Paul Bodnar bodnar fas harvard edu Reading Outline for by katiebelonga


									Paul Bodnar                                              

Reading Outline for IR Field Seminar, Week 2
Robert O. Keohane, After Hegemony: Cooperation and Discord in the World Political
Economy (Princeton, 1984), Chapter 1

Keohane fuses aspects of neorealism and institutionalism to show that cooperation can arise
among self-interest maximizing states in the anarchic international system even in the absence of
a hegemon. His argument is clearly prompted by historical factors specific to the time in which
he wrote the book (date of publication, 1984). His starting points are:
     The period of US hegemony has concluded with the rise of Japan and Europe as
       economic powers and the continuing military superpower status of the Soviet Union
     International cooperation peaked in the decades after World War II and is in general,
       though not uniform, decline.
     “Cooperation” defined as active attempts, derived from shared interests, to adjust policies
       to meet the demands of others
     Explanandum: under what conditions can independent countries cooperate in the world
       political economy in the absence of a hegemon?
     Examines only advanced market economies.
     Examines only situations where common interests are already given (formation of such
       interests is exogenous to his model).

Substantive points
    Hegemony  cooperation  interdependence  regime continuity even in the absence
      of hegemony.
    Thus hegemony can facilitate cooperation but is neither necessary nor sufficient
      condition (more important for initiating than maintaining cooperation). Institutions can
      be sticky. “Hegemony and international regimes can be complementary, or even to some
      extent substitute for each other: both serve to make agreements possible and to facilitate
      compliance with rules.” (15)
    But also: hegemony  cooperation  interdependence  rising state intervention in
      domestic economy  more points of friction and discord in international relations
    In more detail: One state-level reaction to shield citizens from effects of interdependence
      is to increase the degree of government intervention in domestic affairs (principally the
      economy). Both interdependence and intervention create more points of friction and
      vulnerability. Thus cooperation can lead to more discord in international politics, and
      there is a need to distinguish between harmony and cooperation.
    International regimes have formed for purposes beyond the balance of power, and their
      formation can be explained by egoist, rational choices of states in an anarchic system.
      Uses rudimentary game theory and theories of market failure and rational choice to show
      why cooperation through international institutions makes sense even if states make
      entirely self-interested decisions
    Institutions reduce transaction costs and uncertainty, limit information asymmetries, and
      “tie governments to the mast” by generating audience costs for reneging.
    Empirical examination of post-war period (through early 1984) and patterns of
      emergence and decay (or resilience) of international regimes for trade, energy, finance.

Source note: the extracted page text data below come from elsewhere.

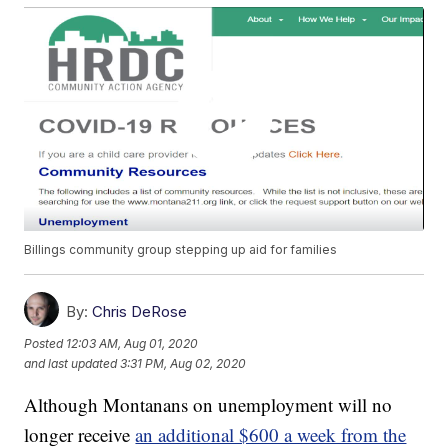
Billings community group stepping up aid for families
By:
Chris DeRose
Posted
12:03 AM, Aug 01, 2020
and last updated
3:31 PM, Aug 02, 2020
Although Montanans on unemployment will no
longer receive
an additional $600 a week from the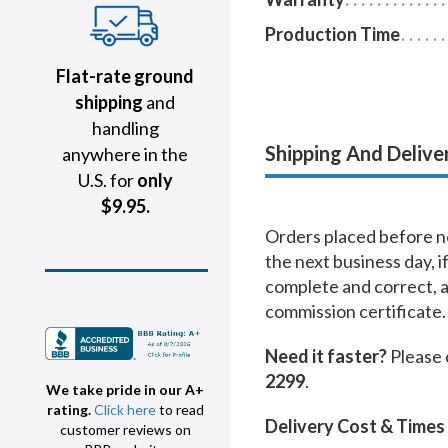
Production Time
Flat-rate ground
shipping
and
handling
Shipping And Delive
anywhere in the
U.S. for
only
$9.95.
Orders placed before no
the next business day, i
complete and correct, 
commission certificate.
Need it faster?
Please 
2299
.
We take pride in our A+
rating.
Click here
to read
Delivery Cost & Times
customer reviews on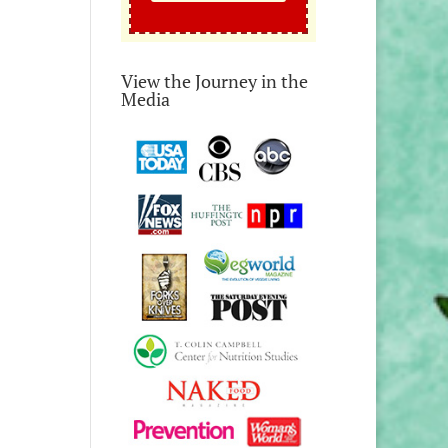
View the Journey in the
Media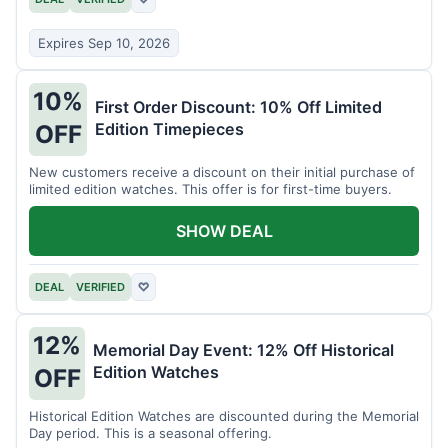
Expires Sep 10, 2026
10%
First Order Discount: 10% Off Limited
Edition Timepieces
OFF
New customers receive a discount on their initial purchase of
limited edition watches. This offer is for first-time buyers.
SHOW DEAL
DEAL
VERIFIED
♡
12%
Memorial Day Event: 12% Off Historical
Edition Watches
OFF
Historical Edition Watches are discounted during the Memorial
Day period. This is a seasonal offering.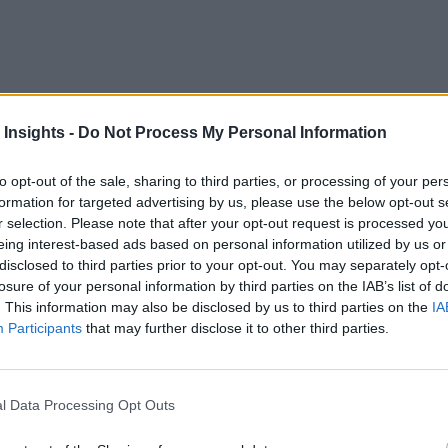
 Insights -
Do Not Process My Personal Information
 are no longer just automobiles. They are computers on wheels
ust a decade ago.
to opt-out of the sale, sharing to third parties, or processing of your per
formation for targeted advertising by us, please use the below opt-out s
 responsibility – especially when it comes to real-time perf
r selection. Please note that after your opt-out request is processed y
eing interest-based ads based on personal information utilized by us or
disclosed to third parties prior to your opt-out. You may separately opt-
losure of your personal information by third parties on the IAB’s list of
. This information may also be disclosed by us to third parties on the
IA
icle’s operating capabilities are based on updateable and dow
Participants
that may further disclose it to other third parties.
d when Hurricane Irma
ravaged parts of Florida. Tesla’s b
l Data Processing Opt Outs
Gears Up at Mcity
]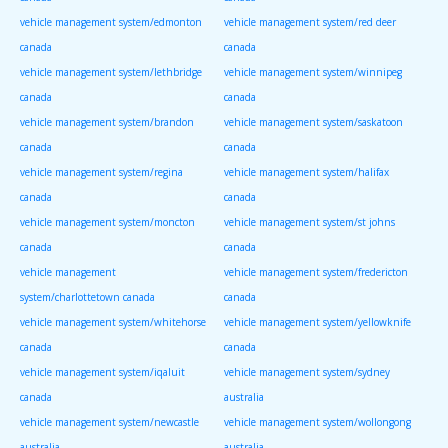
vehicle management system/edmonton
vehicle management system/red deer
canada
canada
vehicle management system/lethbridge
vehicle management system/winnipeg
canada
canada
vehicle management system/brandon
vehicle management system/saskatoon
canada
canada
vehicle management system/regina
vehicle management system/halifax
canada
canada
vehicle management system/moncton
vehicle management system/st johns
canada
canada
vehicle management
vehicle management system/fredericton
system/charlottetown canada
canada
vehicle management system/whitehorse
vehicle management system/yellowknife
canada
canada
vehicle management system/iqaluit
vehicle management system/sydney
canada
australia
vehicle management system/newcastle
vehicle management system/wollongong
australia
australia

Situating the work in the theoretical landscape
Keohane’s theoretical perspective, in this and in other works, layers institutionalism on
neorealism. His starting point is Waltzean realism, accepting the anarchic nature of the
international system as well as its lack of inherent guiding ideals and values. But Keohane notes
that this view does not explain “system-wide patterns of cooperation that benefit many countries
Paul Bodnar                                               

without being tied to an alliance system directed against an adversary.” (7). Thus he moves to
incorporate the arguments of institutionalists who view international cooperation as an outcome
of rational states seeking to maximize their own interests through joint gains (though Keohane
disparages institutionalists who “incorporate in their theories excessively optimistic assumptions
about the role of ideas in world politics” (8). He sets out to disprove realists’ pessimistic
conclusions about the prospects for cooperation, using the realist framework itself as a starting
point. “Realist theories that seek to predict international behavior on the basis of interest and
power alone are important but insufficient for an understanding of world politics… [and] need to
be supplemented… by theories stressing the importance of international institutions.” (14) This
work offers an effective critique of hegemonic stability theory which had gained currency in the
late 1970s.

     An important synthesis of realism and institutionalism, helping shed light on why
       international regimes not strictly tied to balance of power politics form and persist even
       as underlying power dynamics shift in the international system
     At least in this introduction, does not address the distinction between absolute and
       relative gains. International regimes (e.g. trade agreements) may provide joint gains but in
       an anarchic system, units are also (principally?) concerned with the distributional
       consequences of those gains.
     A bold but hasty attempt to make generalized theoretical conclusions about international
       politics in a period of flux. Succumbs to the temptations of historical myopia: he gives
       undue weight to the last quarter century of events, assuming that a) the current
       configuration of the international system represents something new under the sun, and b)
       its essential characteristics will persist. That’s how he gets to the statement: “As long as
       the world political economy persists… its central political dilemma will be how to
       organize cooperation without a hegemon.” (10) Even ten years later, he would have seen
       the imprudence of building an argument on such assumptions.